Like, did Burnham make this decision or did Blair? Do they really expect us to believe Burnham is even slightly new or lefty even whilst replaying 2001 on a loop? What's Purnell been up to lately?
Even the most innocent explanation, that they've simply remained friends since first become Labour MPs in the same election, only serves to demonstrate the rot that is New Labour.
@zbrown #JamesPurnell has been chief executive of the lobbying firm Flint Global since 2024.
So he's just another everyday northern lad living in a redbricked back-to-back, with an anorak and a ferret and a crap haircut, driving his tired old Ford Fiesta to a few pints with t'lads down t'workingmens club of a Friday. 🤮
So how long until Burnham's unpopularity beats #Starmer's record? 6 months? 6 weeks?
@2legged assuming he manages to make it to September (and thus actually being PM) with any sort of popularity, I think he might make it to the new year.
Probably not Valentines though.
@2legged speaking of, did you know she, in effect, has a deadname?
Bonar Law also. He *never* went by Andrew.
@2legged as in the grandson had the same name but favoured Andrew?
I suppose that makes sense, ‘Bonar’ is a slightly unusual name, and it's probably not entirely fun to share a name with a random PM!
@zbrown Yes, grandson also Andrew Bonar Law.
A hard-line unionist Brit PM from civil war time was not a great connection in 1970s Dublin, so the Bonar was shelved. Andrew was lovely, few clues if you didn't know about the Bonar.
@2legged I actually did a thing about this the other day, looking at the 26 PMs (Balfour to Starmer) who've entered office since 1900.
A full half of them didn't go by their first given name, most of them kinda-Scottish-style using a second name instead, whilst Blair and Douglas-Home went for contractions. Asquith publicly went only by initials, which kinda a power move ngl.
And then there's Liz, unique in using a contracted second name, reportedly hating her birth name.
@zbrown That's interesting. My da was the 2nd generation Irish-born of a v Scottish family. He alternated between 2nd forename for family & friends, and initials for formal use. The 1st name was so rarely used that I wasn't conscious of it until my teens, and was bewildered by ppl who asked for him by abbreviated 1st name. "No such person here", I insisted.
U promoted me to look at another aspect of the lists. 8½ of the 26 could be labelled as Scots. 1 definitely Welsh. Unimaginable now.
@2legged Lloyd George is unfortunately a one-off, a couple more Cymro PMs could do us a lot of good I reckon, but yeah Scots are almost *over* represented historically?
Law is again an interesting case being specifically Ulster Scots yet wasn't born in Ireland or Scotland, no no, he's from what's now Canada, only moving to the UK/Scotland when he was ~13.
Isn't that just kinda wild?
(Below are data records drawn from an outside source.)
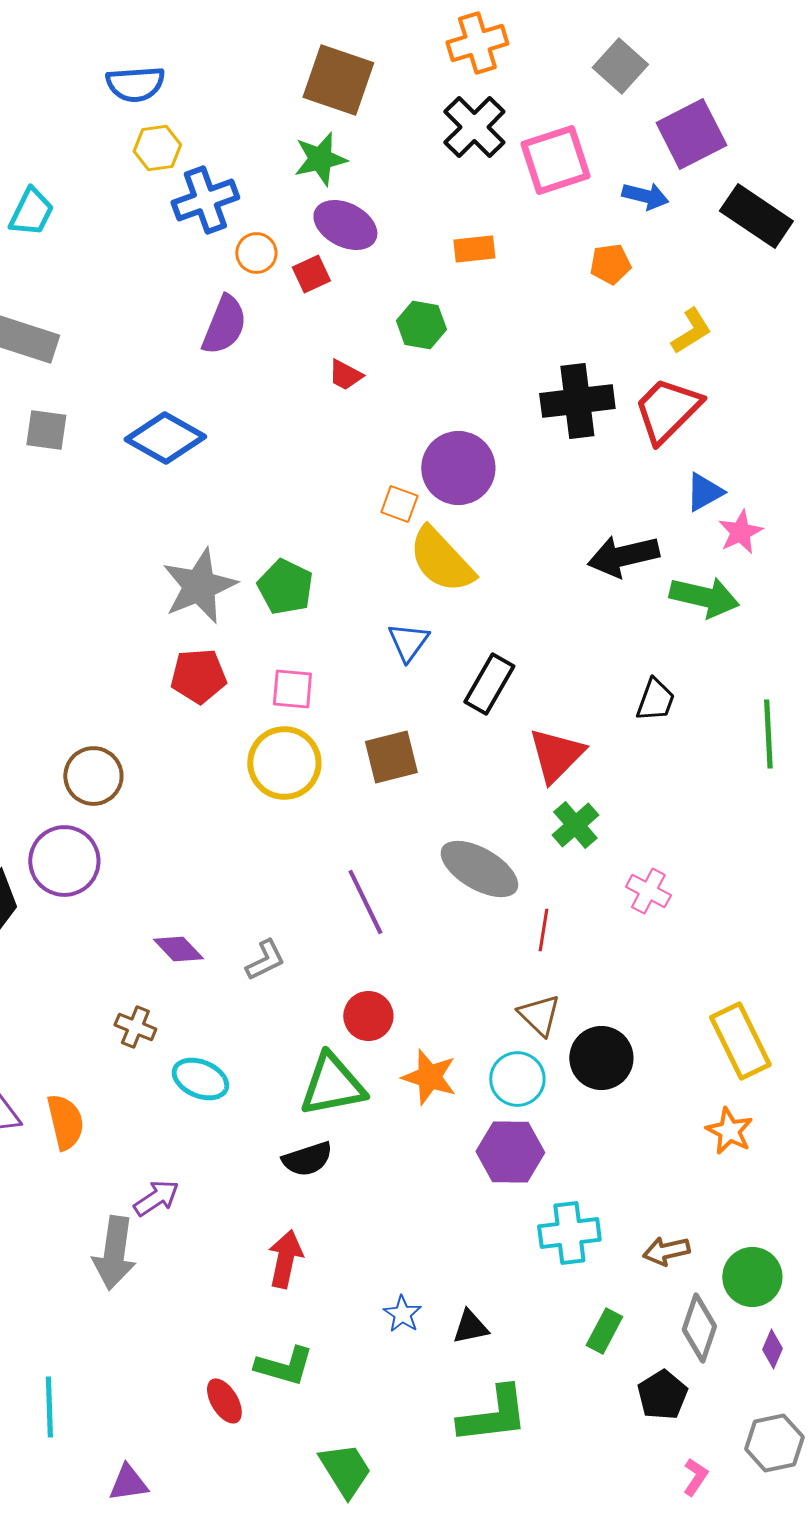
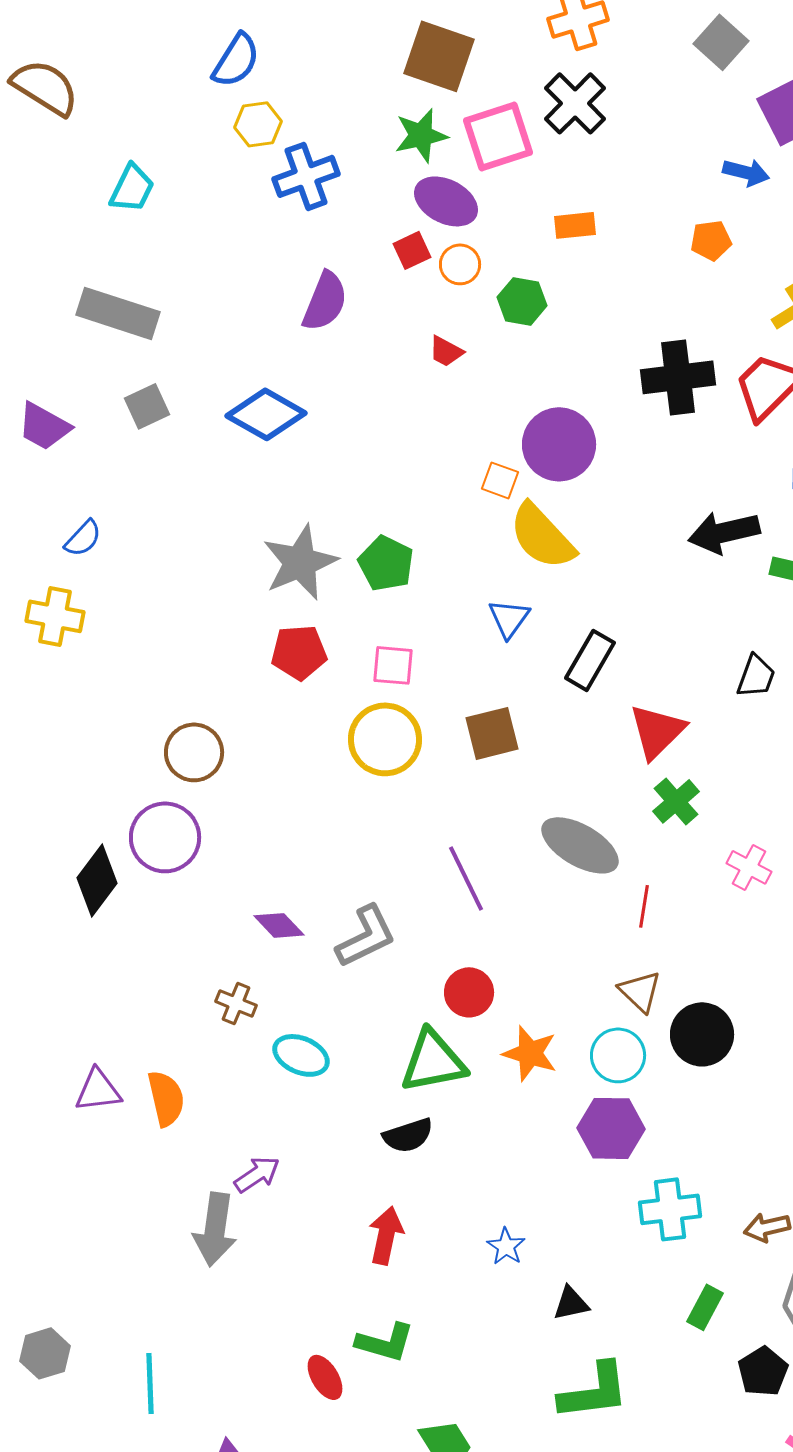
blue semicircle: (135, 84) -> (236, 60), turned -54
pink square: (555, 160) -> (498, 136), moved
orange circle: (256, 253) -> (460, 264), moved
gray square: (46, 430) -> (147, 406), turned -33
gray L-shape: (265, 960) -> (366, 936), size x1.5
blue star: (402, 1314) -> (506, 1246), moved

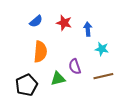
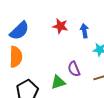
blue semicircle: (36, 21) -> (19, 31), moved, size x1.5
orange semicircle: (40, 52) -> (16, 57), moved

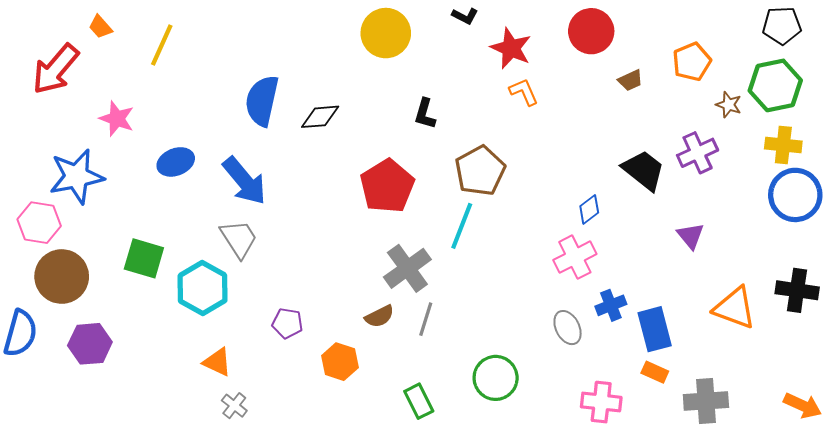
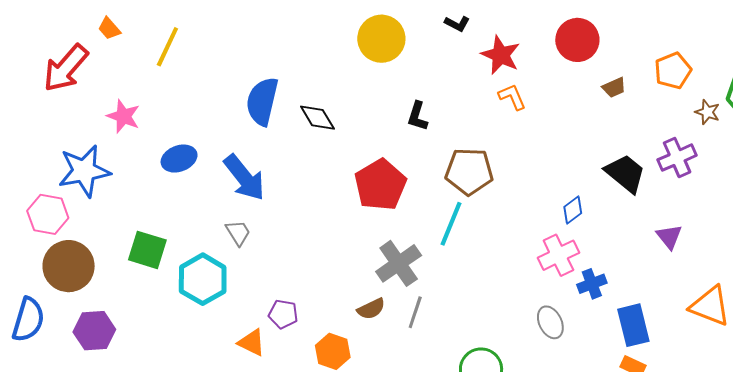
black diamond: (320, 117) -> (317, 118), turned 63
brown pentagon: (480, 171) -> (469, 171), turned 30
gray trapezoid: (239, 239) -> (238, 233), size x0.7
blue cross: (611, 305) -> (592, 284), moved
orange triangle: (217, 362) -> (252, 343), moved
Helps that he was white of course, and that was an era of free movement, but he was basically an immigrant!
@zbrown Law's history is an example of the permeable nature of the concept of British identity. In my lifetime there were 2 empire-born politicians who could have made PM: Bryan Gould & Peter Hain, both of whom had most of the ingredients for a PM.
Whereas Kinnockio failed mostly cos he was too Welsh.
The Scottish thing is a strange quirk of Scots being the engineers and managers of empire. For a period, almost British. Even Broon now feels v v long ago.
@2legged Brown was at least ‘identifiably’ Scottish. Blair meanwhile I just sorta subconsciously assumed was from Bucks or something. Quite what says about me vs him I'm not sure 🤷♀️.
An awful lot more fuzzy grey in our history and identities than really most political stripes — one way or another — would have us beleive, and I think it's a shame this isn't explored more.